I understand my lunches and dinners need to be tracked better, but do any of you think this is a reasonable plan ?


----------



## Goodfella (Jul 11, 2012)

Fat far too high IMO... saying that if your having basic dinners like you say I doubt it will be 50grams of fat!

Breakfast I'd drop the whole milk and have a extra scoop of whey or maybe two whole eggs then have the extra scoop of whey instead of the banana mid morning.

Meal 4 any chance for whole food meal instead of just nuts?

Pre bed better option would be some red meat instead of the milk.


----------



## nWo (Mar 25, 2014)

What was your diet like beforehand/currently? If you're used to eating your fair share of junk, guaranteed you'll want to kill yourself after a few weeks of this, quite frankly, fúcking boring diet :laugh:


----------



## MrSilver (Aug 4, 2014)

Isn't this macro/plan irrelevant without knowing your weight/height/bf%?

4,380 calories sounds excessively high for a bulk unless your packing a LOT of muscle already?


----------



## Zola (Mar 14, 2012)

Yeah I think I cocked up on the dinner estimates for fat. For meal 4 nuts are easy for me to eat, I'd probably struggle with dinner if I had something bigger.

Diet before was not too far away from this apart from the whole milk and almonds, and i dont often eat a pre bed meal.

I have lost 9lbs or so since summer and I think the early morning training is responsible.


----------



## Zola (Mar 14, 2012)

silverzx said:


> Isn't this macro/plan irrelevant without knowing your weight/height/bf%?
> 
> 4,380 calories sounds excessively high for a bulk unless your packing a LOT of muscle already?

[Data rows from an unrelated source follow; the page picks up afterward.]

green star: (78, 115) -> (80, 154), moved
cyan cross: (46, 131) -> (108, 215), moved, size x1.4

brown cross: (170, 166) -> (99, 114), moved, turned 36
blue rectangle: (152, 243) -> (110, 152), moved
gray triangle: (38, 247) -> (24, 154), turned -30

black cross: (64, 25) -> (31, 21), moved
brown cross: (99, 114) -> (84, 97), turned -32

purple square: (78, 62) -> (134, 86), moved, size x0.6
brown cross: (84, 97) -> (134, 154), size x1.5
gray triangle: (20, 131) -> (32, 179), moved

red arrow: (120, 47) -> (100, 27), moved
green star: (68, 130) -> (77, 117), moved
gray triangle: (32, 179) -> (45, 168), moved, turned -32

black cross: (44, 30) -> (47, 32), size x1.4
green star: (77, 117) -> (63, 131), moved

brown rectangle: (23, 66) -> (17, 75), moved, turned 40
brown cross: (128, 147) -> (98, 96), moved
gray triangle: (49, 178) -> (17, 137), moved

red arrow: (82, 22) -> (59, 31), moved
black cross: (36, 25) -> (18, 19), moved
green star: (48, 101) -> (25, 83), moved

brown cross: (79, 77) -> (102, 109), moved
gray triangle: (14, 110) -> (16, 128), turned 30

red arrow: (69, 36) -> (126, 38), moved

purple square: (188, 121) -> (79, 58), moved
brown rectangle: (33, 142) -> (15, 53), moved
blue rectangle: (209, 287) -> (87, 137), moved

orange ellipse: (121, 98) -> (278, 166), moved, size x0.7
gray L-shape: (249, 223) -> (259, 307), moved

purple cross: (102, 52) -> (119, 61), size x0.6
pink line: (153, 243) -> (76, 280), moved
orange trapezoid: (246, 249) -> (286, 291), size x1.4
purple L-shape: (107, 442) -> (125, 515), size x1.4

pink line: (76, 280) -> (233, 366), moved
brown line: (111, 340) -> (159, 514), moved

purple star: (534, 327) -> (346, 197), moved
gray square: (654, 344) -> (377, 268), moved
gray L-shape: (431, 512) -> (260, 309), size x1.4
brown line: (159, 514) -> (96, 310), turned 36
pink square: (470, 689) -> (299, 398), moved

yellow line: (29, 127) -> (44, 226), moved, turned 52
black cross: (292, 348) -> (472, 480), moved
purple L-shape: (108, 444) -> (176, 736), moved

Current weight: 12stone flat.

Height: 5ft 11"

Body fat: circa: 15-18%


----------



## Goodfella (Jul 11, 2012)

Zola said:


> Yeah I think I cocked up on the dinner estimates for fat. For meal 4 nuts are easy for me to eat, I'd probably struggle with dinner if I had something bigger.
> 
> Diet before was not too far away from this apart from the whole milk and almonds, and i dont often eat a pre bed meal.
> 
> I have lost 9lbs or so since summer and I think the early morning training is responsible.


Meal 4 I'd lower the almond portion (30g decent starting point dependant on BW) and add a scoop of whey


----------



## Zola (Mar 14, 2012)

I will do that, will help drop fats I guess. Thanks mate


----------



## Goodfella (Jul 11, 2012)

Zola said:


> I will do that, will help drop fats I guess. Thanks mate


No worries  just see how you go with the diet then adjust accordingly based on how you look in mirror, BW and performance in gym!


----------



## Zola (Mar 14, 2012)

Anyone else have any thoughts on how I can improve this, any suggestions or advice appreciated


----------